FAQ
Inspired by some recent threads here about using classes to extend the
behaviour of iterators, I'm trying to replace some some top-level functions
aimed at doing such things with a class.

So far it's got a test for emptiness, a non-consuming peek-ahead method, and
an extended next() which can return slices as well as the normal mode, but
one thing I'm having a little trouble with is getting generator expressions
to restart when exhausted. This code works for generator functions:

class Regen(object):
"""Optionally restart generator functions"""
def __init__(self, generator, options=None, restart=False):
self.gen = generator
self.options = options
self.gen_call = generator(options)
self.restart = restart

def __iter__(self):
return (self)

def next(self):
try:
return self.gen_call.next()
except StopIteration:
if self.restart:
self.gen_call = self.generator(self.options)
return self.gen_call.next()
else:
raise

used like this:

def gen():
for i in range(3):
yield i

reg = Regen(gen, restart=True)

I'd like to do the same for generator expressions, something like:

genexp = (i for i in range(3))

regenexp = Regen(genexp, restart=True)

such that regenexp would behave like reg, i.e. restart when exhausted (and
would only raise StopIteration if it's actually empty). However because
generator expressions aren't callable, the above approach won't work.

I suppose I could convert expressions to functions like:

def gen():
genexp = (i for i in range(3))
for j in genexp:
yield j

but that seems tautological.

Any clues or comments appreciated.

John

Search Discussions

  • Mark Tolonen at Mar 1, 2009 at 4:39 pm
    "John O'Hagan" <research at johnohagan.com> wrote in message
    news:200903011520.29405.research at johnohagan.com...
    Inspired by some recent threads here about using classes to extend the
    behaviour of iterators, I'm trying to replace some some top-level
    functions
    aimed at doing such things with a class.

    So far it's got a test for emptiness, a non-consuming peek-ahead method,
    and
    an extended next() which can return slices as well as the normal mode, but
    one thing I'm having a little trouble with is getting generator
    expressions
    to restart when exhausted. This code works for generator functions:
    [snip code]

    The Python help shows the Python-equivalent code (or go to the source) for
    things like itertools.islice and itertools.icycle, which sound like what you
    are re-implementing.

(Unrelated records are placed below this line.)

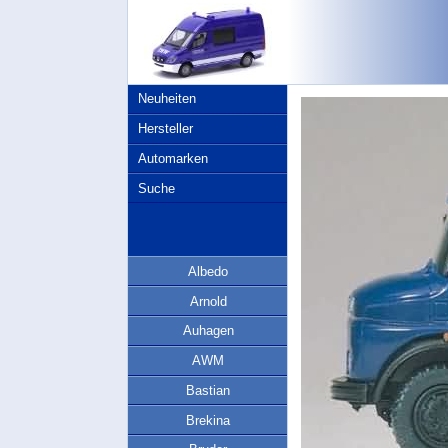
Neuheiten
Hersteller
Automarken
Suche
Albedo
Arnold
Auhagen
AWM
Bastian
Brekina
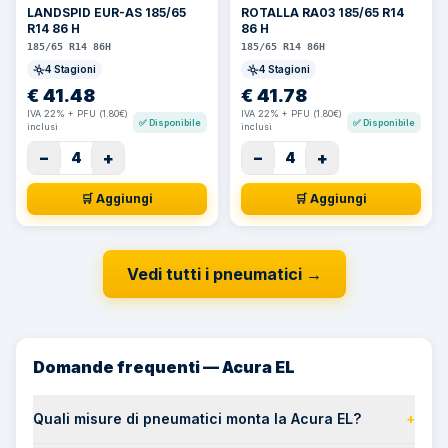
LANDSPID EUR-AS 185/65
ROTALLA RA03 185/65 R14
R14 86 H
86 H
185/65 R14 86H
185/65 R14 86H
4 Stagioni
4 Stagioni
€
41.48
€
41.78
IVA 22% + PFU (1.80€)
IVA 22% + PFU (1.80€)
✅
Disponibile
✅
Disponibile
inclusi
inclusi
−
+
−
+
4
4
🛒 Aggiungi
🛒 Aggiungi
Vedi tutti i pneumatici
→
Domande frequenti — Acura EL
Quali misure di pneumatici monta la Acura EL?
+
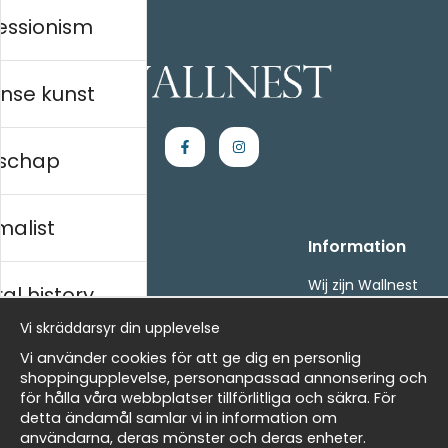
essionism
nse kunst
schap
malist
Handla
Information
Kontakta oss
Wij zijn Wallnest
al history
Villkor
FAQ
Vi skräddarsyr din upplevelse
- Returer och återbetalningar
- Leverans - enkelt, snabbt &amp; gratis
ds
Vi använder cookies för att ge dig en personlig
Om cookies
shoppingupplevelse, personanpassad annonsering och
Mina favoriter
för hålla våra webbplatser tillförlitliga och säkra. För
detta ändamål samlar vi in information om
Masters
Nieuwsbrief
användarna, deras mönster och deras enheter.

It looks like to handle generators icycle saves the
    items as they are generated in another list, then uses the list to generate
    successive iterations.

    -Mark
  • John O'Hagan at Mar 2, 2009 at 3:33 am

    On Sun, 1 Mar 2009, Mark Tolonen wrote:
    "John O'Hagan" <research at johnohagan.com> wrote in message
    news:200903011520.29405.research at johnohagan.com...
    Inspired by some recent threads here about using classes to extend the
    behaviour of iterators, I'm trying to replace some some top-level
    functions
    aimed at doing such things with a class.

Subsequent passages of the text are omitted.